* TASK DIRECTIONS *
Since only part of the material below is wanted, output exactly the lines from the one with "tipico ufficio di una città metropolitana." up to and including the one with "saggio sardo offre.".

* MATERIAL SHOWN *
------------------------------------
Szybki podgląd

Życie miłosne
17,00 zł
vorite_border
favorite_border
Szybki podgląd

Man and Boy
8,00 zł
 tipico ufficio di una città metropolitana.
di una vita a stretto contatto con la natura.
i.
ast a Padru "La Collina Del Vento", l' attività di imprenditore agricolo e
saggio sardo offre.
------------------------------------
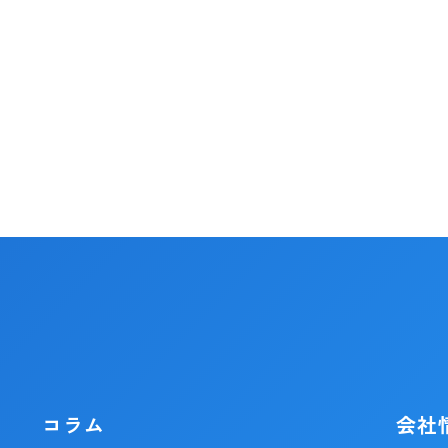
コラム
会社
------------------------------------
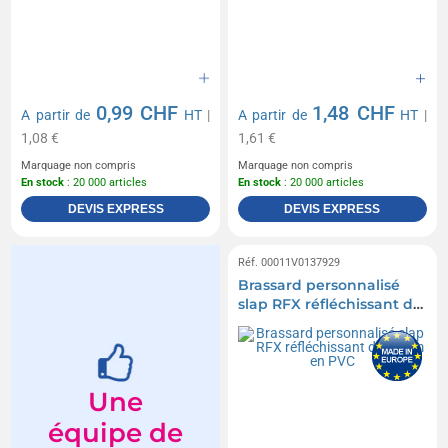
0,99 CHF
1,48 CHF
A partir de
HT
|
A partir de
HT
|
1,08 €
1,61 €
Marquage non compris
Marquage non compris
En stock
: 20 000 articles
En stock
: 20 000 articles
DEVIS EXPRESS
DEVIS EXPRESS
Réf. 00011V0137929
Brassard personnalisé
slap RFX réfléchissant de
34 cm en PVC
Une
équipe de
------------------------------------
* RESPONSE BOX *
 tipico ufficio di una città metropolitana.
di una vita a stretto contatto con la natura.
i.
ast a Padru "La Collina Del Vento", l' attività di imprenditore agricolo e
saggio sardo offre.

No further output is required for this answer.